> Task description
Quote from the first line below through the line that contains "contributions citoyennes réalisées", both included, and leave the pictures out.

> Exercise materials
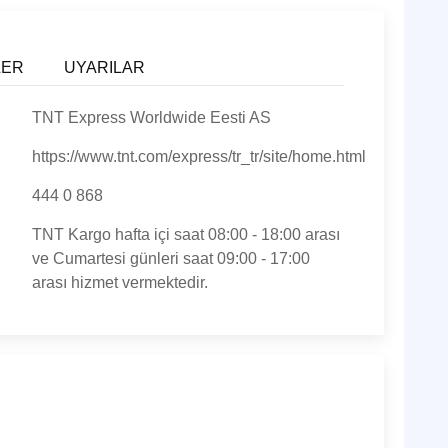
LER
UYARILAR
TNT Express Worldwide Eesti AS
https://www.tnt.com/express/tr_tr/site/home.html
444 0 868
TNT Kargo hafta içi saat 08:00 - 18:00 arası
ve Cumartesi günleri saat 09:00 - 17:00
arası hizmet vermektedir.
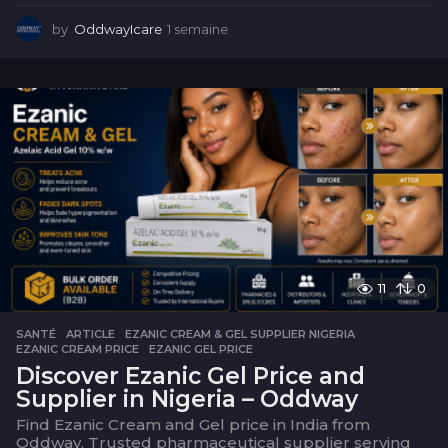
by
OddwayIcare
1 semaine
1
s
e
m
a
i
n
e
11
0
SANTÉ
ARTICLE
,
EZANIC CREAM & GEL SUPPLIER NIGERIA
,
EZANIC CREAM PRICE
,
EZANIC GEL PRICE
Discover Ezanic Gel Price and
Supplier in Nigeria – Oddway
Find Ezanic Cream and Gel price in India from
Oddway. Trusted pharmaceutical supplier serving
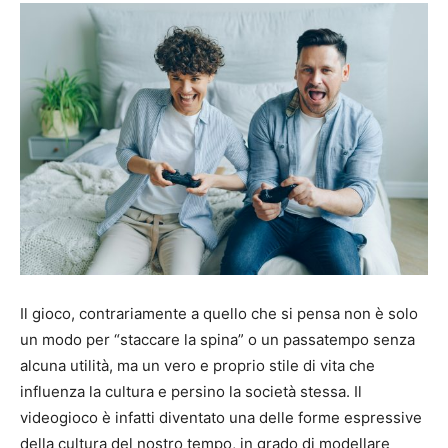
Il gioco, contrariamente a quello che si pensa non è solo
un modo per “staccare la spina” o un passatempo senza
alcuna utilità, ma un vero e proprio stile di vita che
influenza la cultura e persino la società stessa. Il
videogioco è infatti diventato una delle forme espressive
della cultura del nostro tempo, in grado di modellare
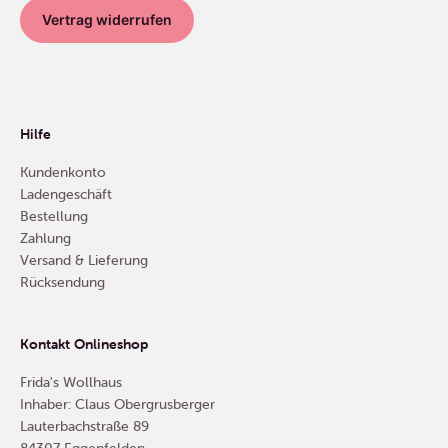
Vertrag widerrufen
Hilfe
Kundenkonto
Ladengeschäft
Bestellung
Zahlung
Versand & Lieferung
Rücksendung
Kontakt Onlineshop
Frida's Wollhaus
Inhaber: Claus Obergrusberger
Lauterbachstraße 89
84307 Eggenfelden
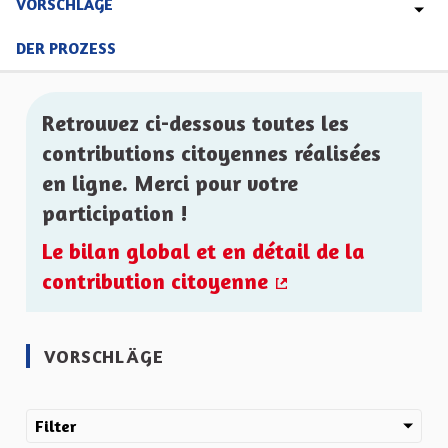
VORSCHLÄGE
DER PROZESS
Retrouvez ci-dessous toutes les
contributions citoyennes réalisées
en ligne. Merci pour votre
participation !
Le bilan global et en détail de la
contribution citoyenne
(Externer Link)
VORSCHLÄGE
Filter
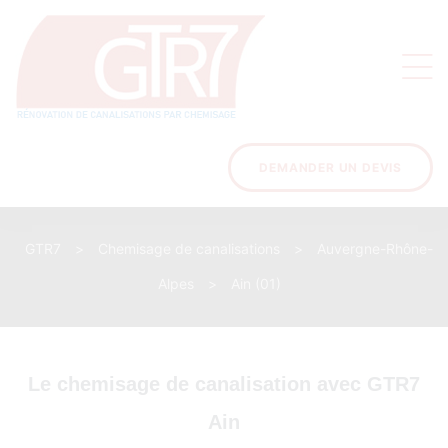
on
s des
ons
DEMANDER UN DEVIS
GTR7
>
Chemisage de canalisations
>
Auvergne-Rhône-
acinage
Alpes
>
Ain (01)
Le chemisage de canalisation avec GTR7
Ain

> Output of the exercise
LER
UYARILAR
TNT Express Worldwide Eesti AS
https://www.tnt.com/express/tr_tr/site/home.html
444 0 868
TNT Kargo hafta içi saat 08:00 - 18:00 arası
ve Cumartesi günleri saat 09:00 - 17:00
arası hizmet vermektedir.
by
OddwayIcare
1 semaine
1
s
e
m
a
i
n
e
11
0
SANTÉ
ARTICLE
,
EZANIC CREAM & GEL SUPPLIER NIGERIA
,
EZANIC CREAM PRICE
,
EZANIC GEL PRICE
Discover Ezanic Gel Price and
Supplier in Nigeria – Oddway
Find Ezanic Cream and Gel price in India from
Oddway. Trusted pharmaceutical supplier serving
Il gioco, contrariamente a quello che si pensa non è solo
un modo per “staccare la spina” o un passatempo senza
alcuna utilità, ma un vero e proprio stile di vita che
influenza la cultura e persino la società stessa. Il
videogioco è infatti diventato una delle forme espressive
della cultura del nostro tempo, in grado di modellare
Vertrag widerrufen
Hilfe
Kundenkonto
Ladengeschäft
Bestellung
Zahlung
Versand & Lieferung
Rücksendung
Kontakt Onlineshop
Frida's Wollhaus
Inhaber: Claus Obergrusberger
Lauterbachstraße 89
84307 Eggenfelden
VORSCHLÄGE
DER PROZESS
Retrouvez ci-dessous toutes les
contributions citoyennes réalisées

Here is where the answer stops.